The Vineyard Movement was basically founded by a bunch of outcasts from other evangelical denominations about the time the religious right was starting in the early 80s and was partially founded exactly to escape a lot of the things that now define today's right wing evangelicals. Some of the churches in the movement are still very conservative and fundamentalist, but not all, since it's more of a loose association than a denomination there's a lot of variation, and many have been started by very progressive minded pastors. The one I go to is part of a faction within the Vineyard trying to appeal mostly to younger people (all of the pastors are under 40) and people who wouldn't normally go to church (I certainly fall into both categories), of which hardline fundamentalism is certainly not going to work. Vineyard churches are great at this typically because they have more modern music (and not that crap that makes up most of Christian contemporary either, I know the people in the worship band actually like good music, I've seen some of them at some of the indie and punk shows around here.), and a very casual atmosphere (you won't ever be condemned for how you dress, and the pastor is most likely going to be wearing jeans anyway.)

What separates us from the conservative churches:

-We do allow female pastors and women in leadership, the entire church is ran by a married couple with the wife just as involved in administration, and we do have other female pastors and allow women to preach. (This is true of almost all Vineyard churches by the way, even the conservative ones.)
-We are accepting of GLBT people, and I have seen gay and lesbian couples in attendance.
-We don't put a lot of emphasis on Biblical literalism or things like Young Earth Creationism, which I have never heard brought up. The vast majority of sermons are mostly based on the New Testament, and even the ones from Paul's epistles focus on the things he wrote than the condemning verses the fundies love to bring up (and there's a LOT more in those writings than the stuff you commonly hear.)
-We put a lot of emphasis on helping the poor and social justice and nothing of the right wing "prosperity theology" type teachings, which obviously wouldn't go over well in a congregation that is probably about 3/4 under 35. (This is a common theme even in the more conservative Vineyard churches by the way.)
-Perhaps most importantly we are willing to accept disagreements on this stuff.

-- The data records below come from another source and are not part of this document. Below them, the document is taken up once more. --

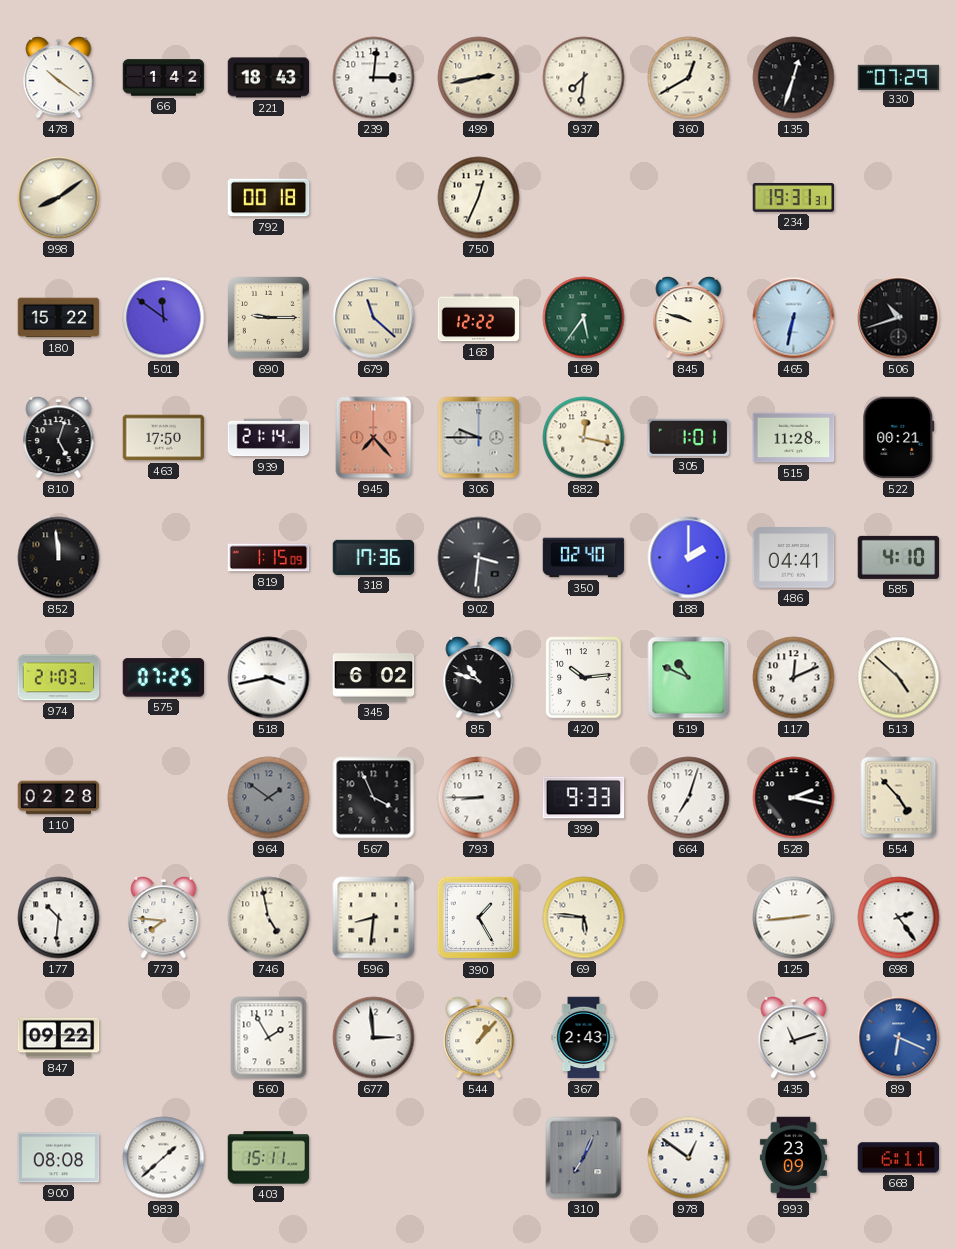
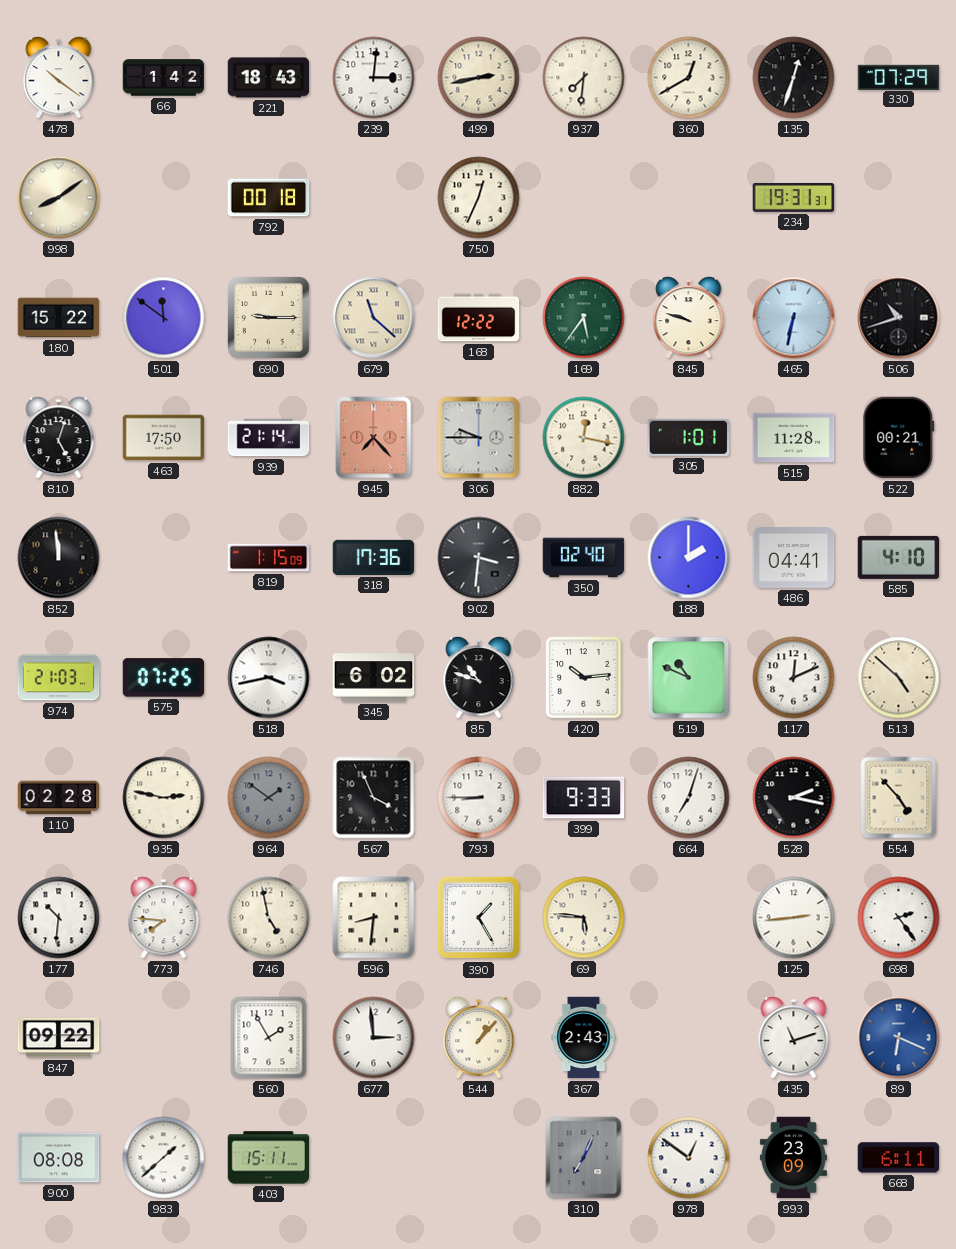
935: none -> 2:47
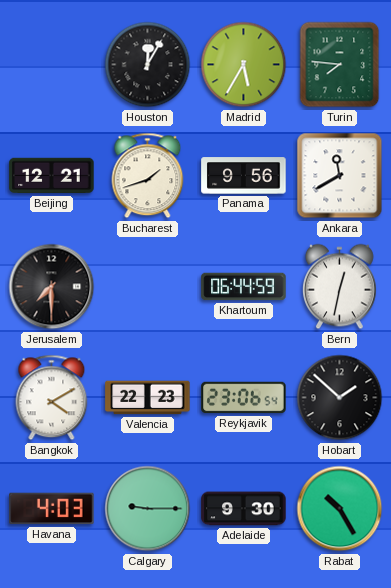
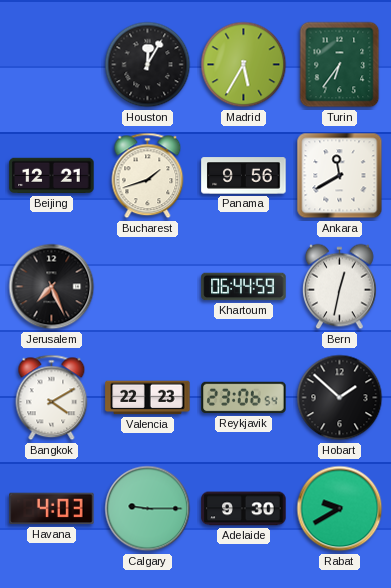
Turin: 7:46 -> 6:36
Jerusalem: 7:30 -> 7:26
Rabat: 10:25 -> 9:40
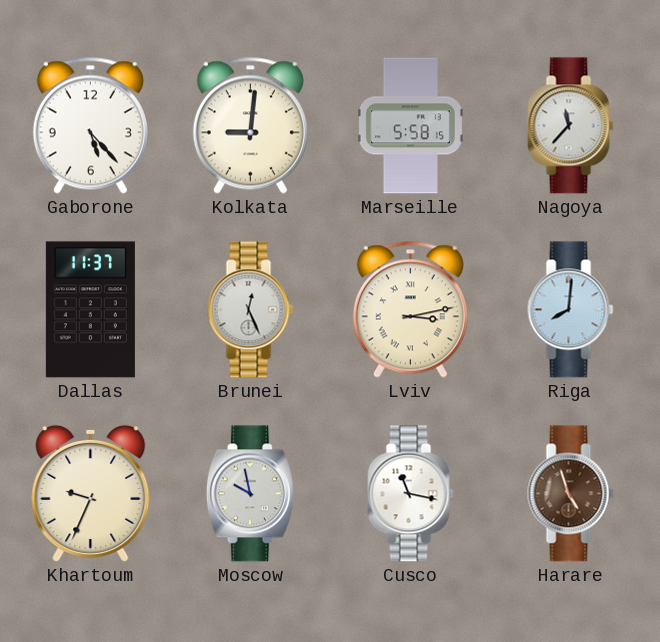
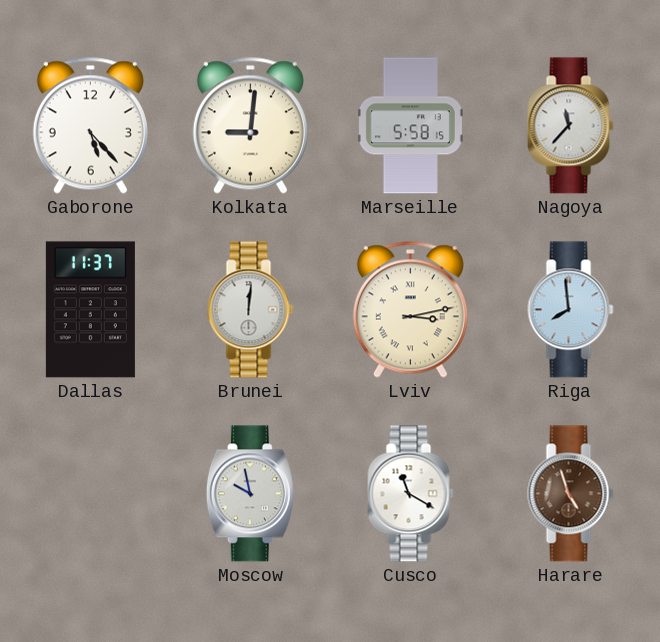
Brunei: 12:26 -> 12:01
Riga: 8:01 -> 7:59
Khartoum: 9:34 -> none
Cusco: 11:17 -> 11:20
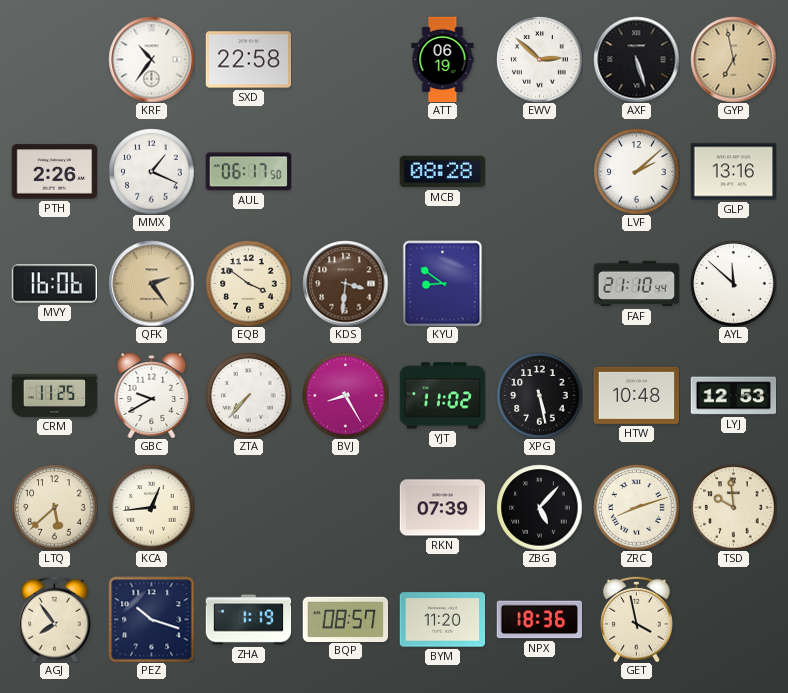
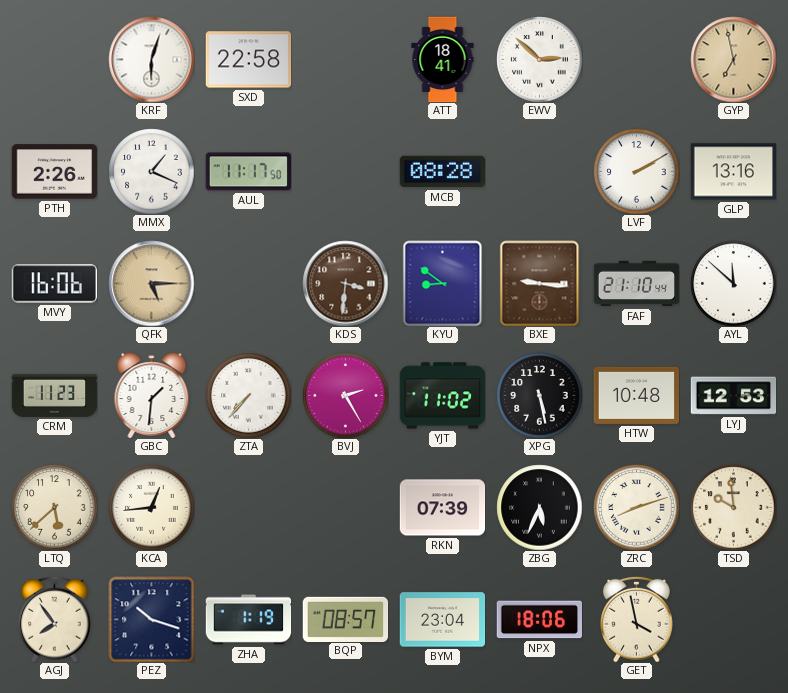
KRF: 10:36 -> 6:03
ATT: 06:19 -> 18:41
AXF: 5:27 -> none
AUL: 06:17 -> 11:17
LVF: 2:08 -> 2:10
QFK: 2:24 -> 5:15
EQB: 3:51 -> none
BXE: none -> 9:16
CRM: 11:25 -> 11:23
GBC: 9:40 -> 1:31
BVJ: 8:25 -> 2:25
ZBG: 5:07 -> 5:34
BYM: 11:20 -> 23:04
NPX: 18:36 -> 18:06
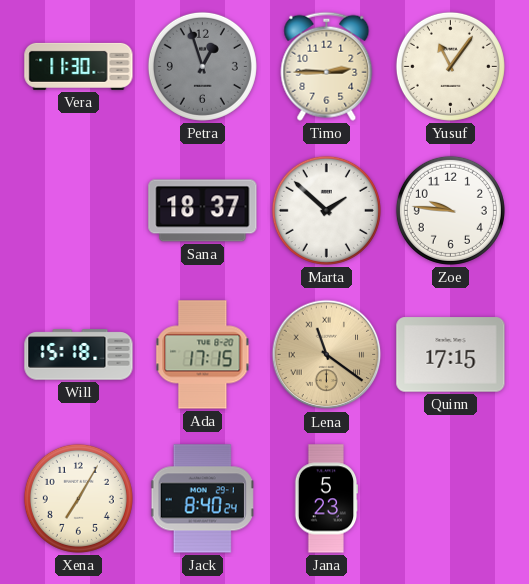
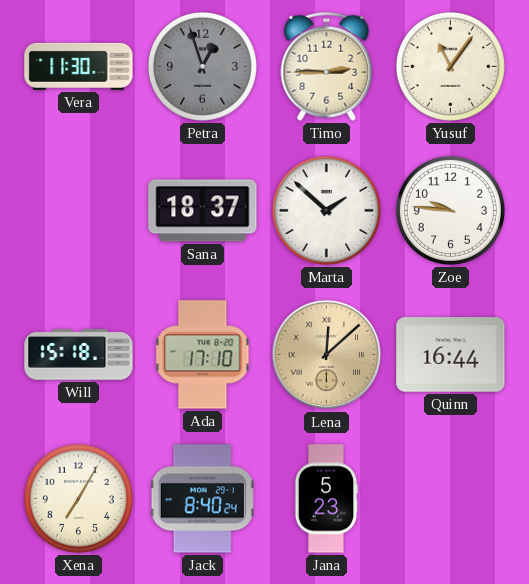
Ada: 17:15 -> 17:10
Lena: 11:21 -> 12:08
Quinn: 17:15 -> 16:44
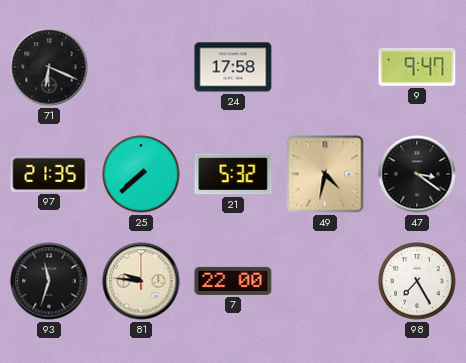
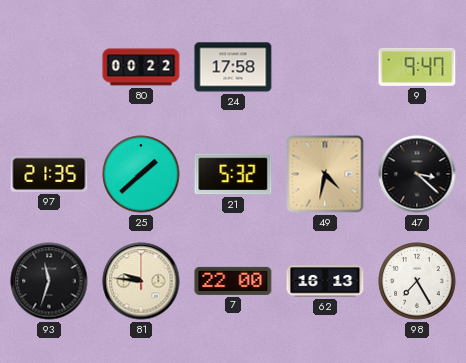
71: 6:19 -> none
80: none -> 00:22
25: 7:38 -> 1:38
47: 3:21 -> 3:22
62: none -> 16:13
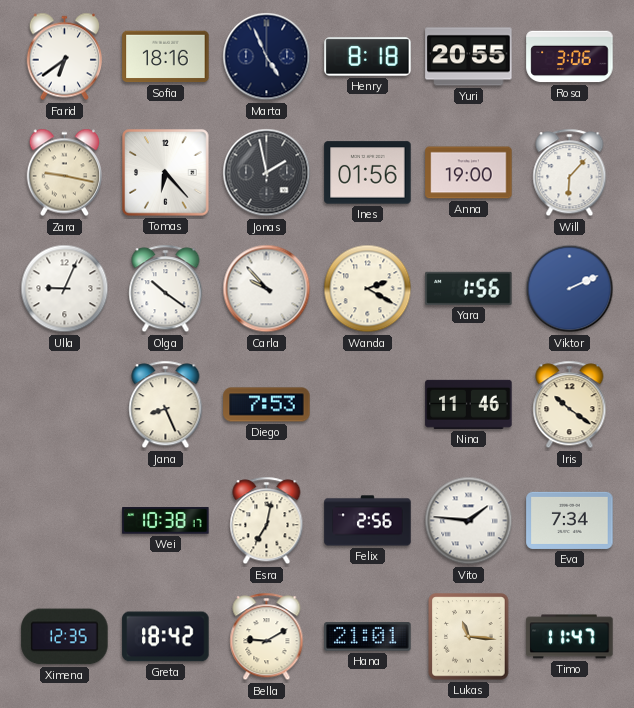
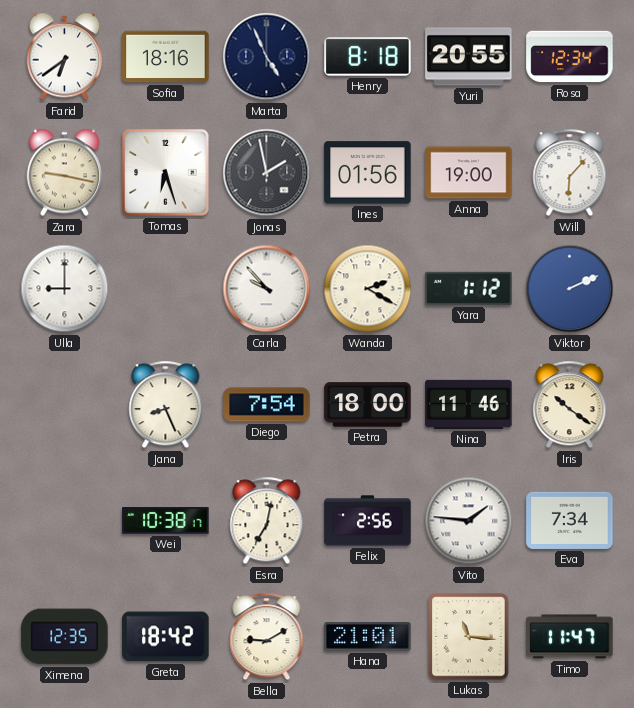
Rosa: 3:06 -> 12:34
Tomas: 6:23 -> 6:27
Ulla: 9:04 -> 9:00
Olga: 10:21 -> none
Yara: 1:56 -> 1:12
Diego: 7:53 -> 7:54
Petra: none -> 18:00
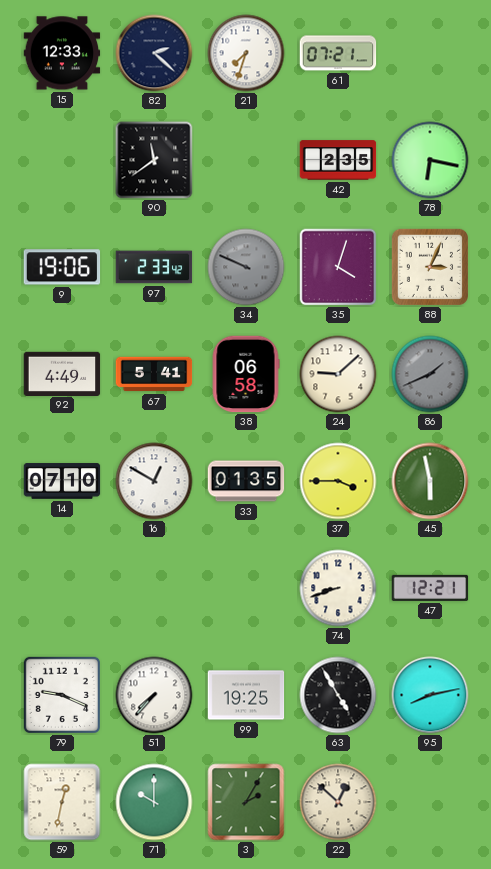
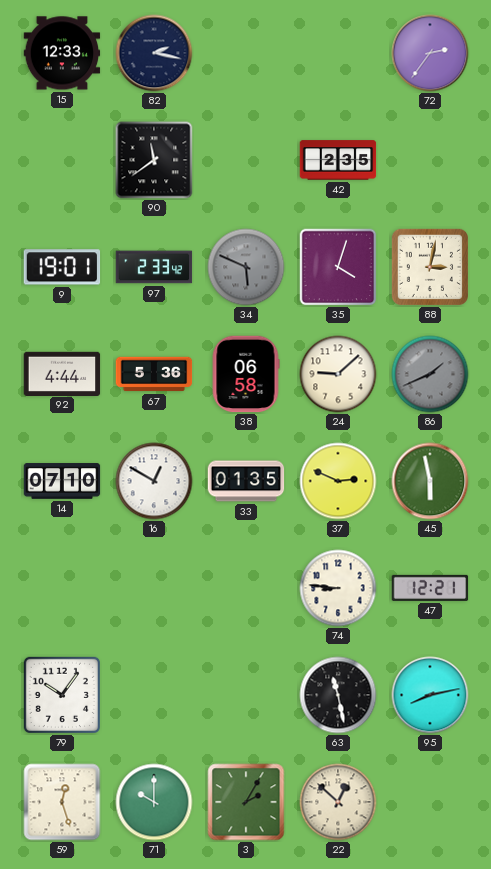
82: 2:22 -> 2:17
21: 7:33 -> none
61: 07:21 -> none
72: none -> 2:36
78: 6:17 -> none
9: 19:06 -> 19:01
34: 9:49 -> 5:49
88: 3:04 -> 3:02
92: 4:49 -> 4:44
67: 5:41 -> 5:36
37: 3:45 -> 2:49
74: 8:42 -> 8:46
79: 9:19 -> 10:06
51: 7:37 -> none
99: 19:25 -> none
63: 4:55 -> 11:28
59: 12:32 -> 12:27
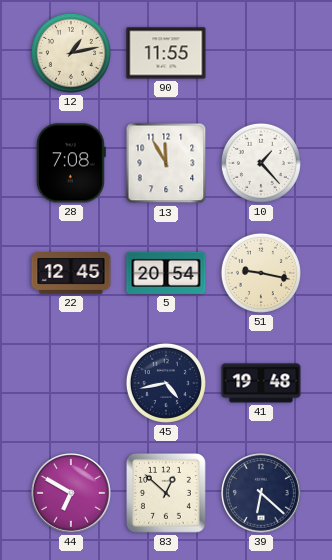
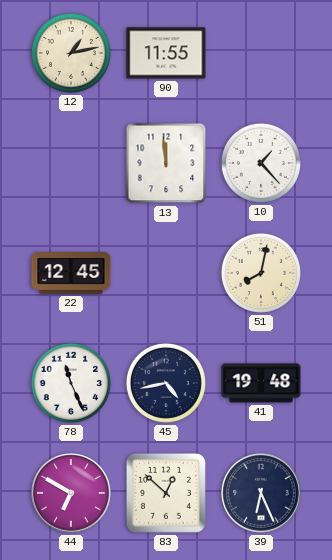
28: 7:08 -> none
13: 11:55 -> 11:59
5: 20:54 -> none
51: 9:17 -> 8:02
78: none -> 11:26
39: 6:22 -> 6:26
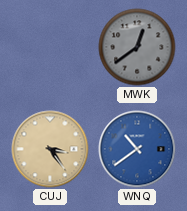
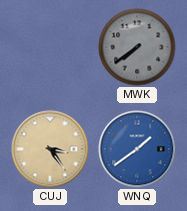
MWK: 12:39 -> 7:39
WNQ: 10:39 -> 1:39
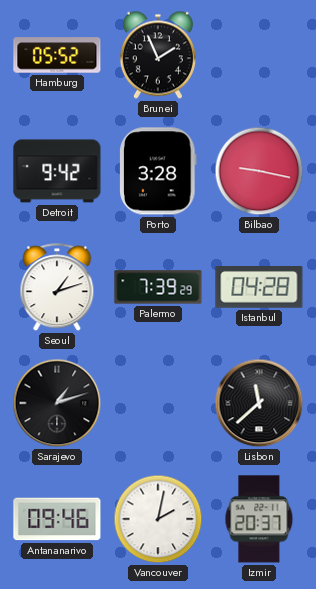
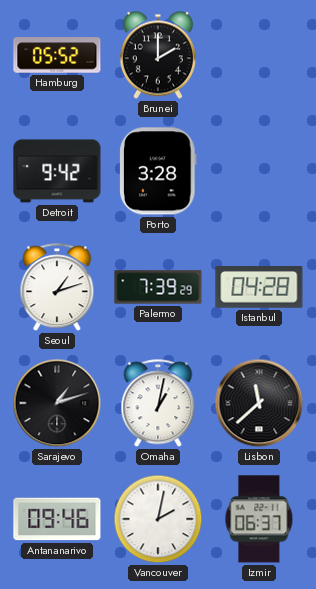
Brunei: 1:56 -> 2:00
Bilbao: 9:17 -> none
Omaha: none -> 1:02
Izmir: 20:37 -> 06:37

A prime example is the sermon a few months ago when one of the lead pastors was talking about baptism, and even though this church performs believer baptism and does not baptize babies like most evangelical churches, he did say that if someone was baptized as a baby and they are OK with that, he'll accept that too. However they offered to still baptize anyone who wished to be who was baptized as a baby (I chose to be baptized, but it was entirely my own decision with no pressure.)

The only even close to political sermons I've ever heard were about things like respecting God's creation (environmentalism), why Christians should accept immigrants, and being a blessing to your neighbors regardless of things like race and social class.